--- START ---

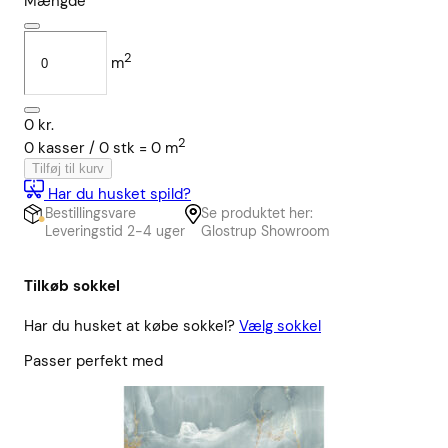
Mængde
2
m
0
kr.
2
0
kasser /
0
stk
=
0
m
Tilføj til kurv
Har du husket spild?
Bestillingsvare
Se produktet her:
Leveringstid 2-4 uger
Glostrup Showroom
Tilkøb sokkel
Har du husket at købe sokkel?
Vælg sokkel
Passer perfekt med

--- END ---

Leaving the pictures out, set down all of the data again exactly.

Mængde
2
m
0
kr.
2
0
kasser /
0
stk
=
0
m
Tilføj til kurv
Har du husket spild?
Bestillingsvare
Se produktet her:
Leveringstid 2-4 uger
Glostrup Showroom
Tilkøb sokkel
Har du husket at købe sokkel?
Vælg sokkel
Passer perfekt med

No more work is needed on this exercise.